男は、毎日沢山の睡眠薬を服用していたがために、医者から酒を飲むことを禁じられていた。酒が飲めないとつまらない。男は決してパーティーの場で味気ない烏龍茶なんて飲みたくはなかった。

ある晩、男はカレー屋に呼び出された。名前も知らないスパイスを100万種類も使っているような、非常に都会的な洒落た店だった。男は退屈に五穀米のポークカレーライスとジンジャエールを注文する。

しばらくすると、アーバン・スタイルな髭を蓄えた店主が やけに細くて背の高いグラスを持ってきて 誇らしげに微笑み低く宣言した。「当店自慢のクラフトジンジャエールでございます」

アーバン・店主が自慢するジンジャエールは黄金色に輝いていた。グラスの底にはふわふわした磨りおろしの生姜が沈み、嗅いだこともないようなレモンとスパイスの香りが 炭酸の泡が弾けると同時に乾いた空間へ広がっていく。

一口飲んでみると、舌を痺れさせるような甘みと酸味、捻くれ者の大人のためだけにわざと作られたかのような苦味が流れ込んでくる。アーバン・スタイルの風が吹き抜け、踊り歌いたくなるような酩酊感が身体の内側から溢れだした。

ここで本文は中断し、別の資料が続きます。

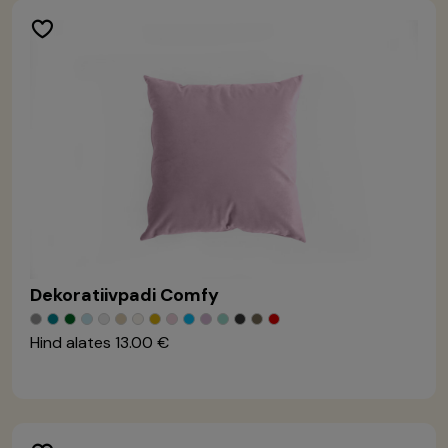
Dekoratiivpadi Comfy
Hind alates
13.00 €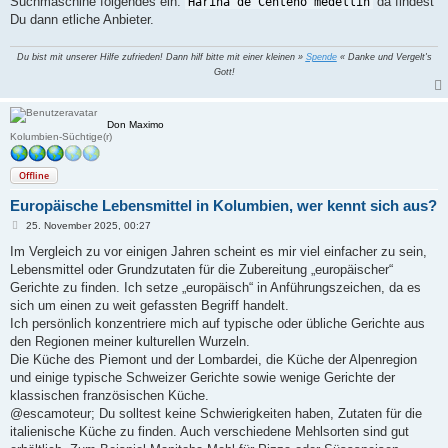
Suchmaschine folgendes ein:
da findest
Harina de Centeno medellin
Du dann etliche Anbieter.
Du bist mit unserer Hilfe zufrieden! Dann hilf bitte mit einer kleinen »
Spende
« Danke und Vergelt's
Gott!
Don Maximo
Kolumbien-Süchtige(r)
Offline
Europäische Lebensmittel in Kolumbien, wer kennt sich aus?
B
25. November 2025, 00:27
e
i
Im Vergleich zu vor einigen Jahren scheint es mir viel einfacher zu sein,
t
Lebensmittel oder Grundzutaten für die Zubereitung „europäischer“
r
a
Gerichte zu finden. Ich setze „europäisch“ in Anführungszeichen, da es
g
sich um einen zu weit gefassten Begriff handelt.
Ich persönlich konzentriere mich auf typische oder übliche Gerichte aus
den Regionen meiner kulturellen Wurzeln.
Die Küche des Piemont und der Lombardei, die Küche der Alpenregion
und einige typische Schweizer Gerichte sowie wenige Gerichte der
klassischen französischen Küche.
@escamoteur; Du solltest keine Schwierigkeiten haben, Zutaten für die
italienische Küche zu finden. Auch verschiedene Mehlsorten sind gut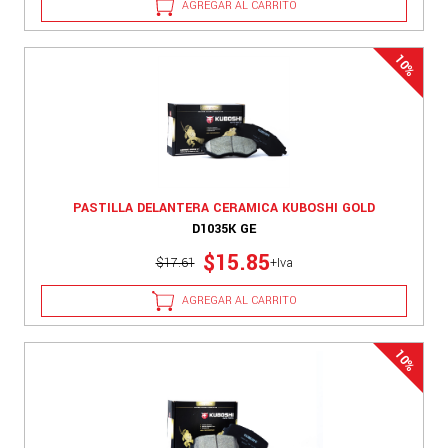
AGREGAR AL CARRITO
PASTILLA DELANTERA CERAMICA KUBOSHI GOLD
D1035K GE
$15.85
$17.61
+Iva
AGREGAR AL CARRITO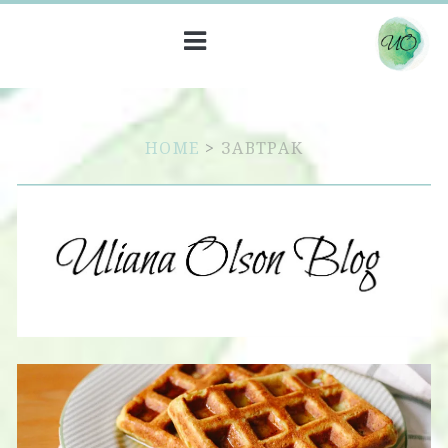
HOME
>
ЗАВТРАК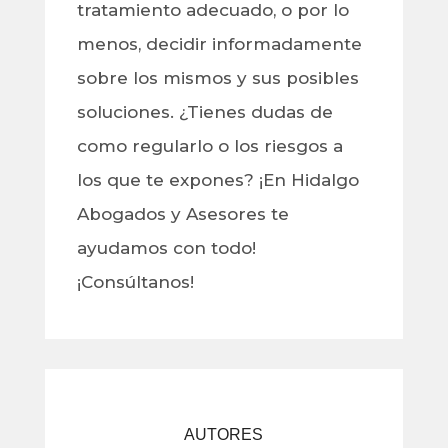
tratamiento adecuado, o por lo
menos, decidir informadamente
sobre los mismos y sus posibles
soluciones. ¿Tienes dudas de
como regularlo o los riesgos a
los que te expones? ¡En Hidalgo
Abogados y Asesores te
ayudamos con todo!
¡Consúltanos!
AUTORES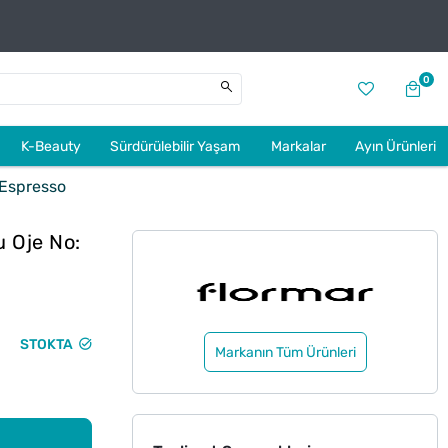
0
K-Beauty
Sürdürülebilir Yaşam
Markalar
Ayın Ürünleri
 Espresso
u Oje No:
STOKTA
Markanın Tüm Ürünleri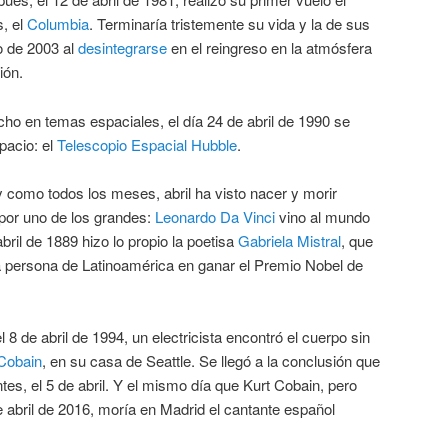
s, el
Columbia
. Terminaría tristemente su vida y la de sus
ro de 2003 al
desintegrarse
en el reingreso en la atmósfera
ión.
ho en temas espaciales, el día 24 de abril de 1990 se
pacio: el
Telescopio Espacial Hubble
.
y como todos los meses, abril ha visto nacer y morir
or uno de los grandes:
Leonardo Da Vinci
vino al mundo
abril de 1889 hizo lo propio la poetisa
Gabriela Mistral
, que
ra persona de Latinoamérica en ganar el Premio Nobel de
l 8 de abril de 1994, un electricista encontró el cuerpo sin
Cobain
, en su casa de Seattle. Se llegó a la conclusión que
tes, el 5 de abril. Y el mismo día que Kurt Cobain, pero
 abril de 2016, moría en Madrid el cantante español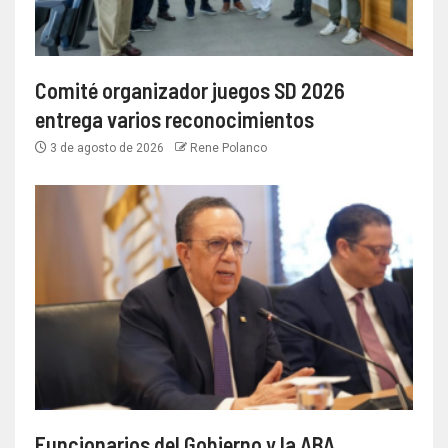
Comité organizador juegos SD 2026
entrega varios reconocimientos
3 de agosto de 2026
Rene Polanco
Funcionarios del Gobierno y la ABA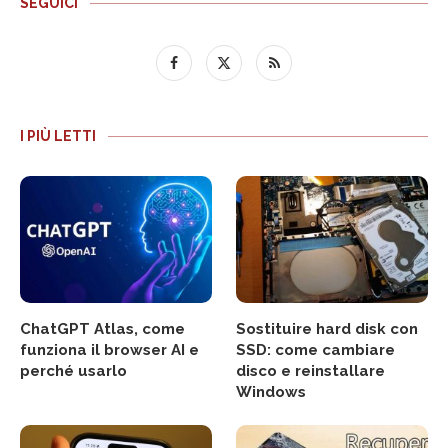
SEGUICI
I PIÙ LETTI
ChatGPT Atlas, come
Sostituire hard disk con
funziona il browser AI e
SSD: come cambiare
perché usarlo
disco e reinstallare
Windows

男は思わず店主に尋ねる。「どんなスパイスを使っているのですか」

「特別なものは何も入ってはいませんよ。生姜にレモン、砂糖、シナモンにブラックペッパー、そして隠し味に 砕いたゾルピデム錠を10㎎」

その夜、男は大変心地の良い眠りについた。


…ということで、今夜はアーバン・カレーショップ特製のクラフトジンジャエールのレシピを伝授しよう。

【材料:出来上がり分量 - 約1L】

★ マーク:必須アイテム

※カレー屋の1営業日分くらい大量にできてしまうので、「数杯だけ飲みたいな」という気分のときには1/3~1/4量で作ることを推奨する

★ 新生姜:1個 (350~400gくらい)

★ レモン:2個 (300gくらい)

★ 三温糖:700g

★ 水:600ml

・シナモン (粉末):1振り / なくてもいい

・ブラックペッパー (粉末):1振り / なくてもいい

・氷:好きなだけ

★ 炭酸水:好きなだけ

[大まかな手順]

材料を量ってカットする → 全部鍋に入れて煮ればシロップになる → 炭酸水で割って出来上がり

まずは生姜とレモンをよく洗ってくれ。

今回はたまたま辛さのマイルドな新生姜を入手することができたが、普通の生姜しかないときは使う重さを (新生姜の) 70%くらいに調節するとちょうどいいと思う。

レモンは皮ごと入れるから ワックスや農薬不使用のものが望ましい。

で、とにかく刻む。これが一番大変な作業だった。切り終えさえすれば後は簡単。

生姜は 断面積が多いほうが煮出すときに効率的かと思ってマッチ棒状にしてみたが、より強く風味を感じたいなら一部を磨りおろしに、逆に辛さを抑えたいときはスライスに留めることをお勧めする。

レモンは後で絞るので半分にカット。

ジンジャエールらしい赤っぽいムードを演出する三温糖は 意外とどこのスーパーマーケットでも売っている。ストロングな甘さの白砂糖で代用するなら これもややグラム数を控えたほうがよさそうだ。

700g。すげー量。砂場か?

そうしたら全部混ぜ合わせて、水600mlを加える。

このときレモンを絞っておいてほしい。くし切りにしたって構わないが、あまり細かいと最後に取り出すときに面倒だ。ハーフカットした断面に丸い大きめのスプーンを入れてレモンのほうを回転させると 楽に無駄なく果汁を得られる。残った皮も一緒に煮込みます。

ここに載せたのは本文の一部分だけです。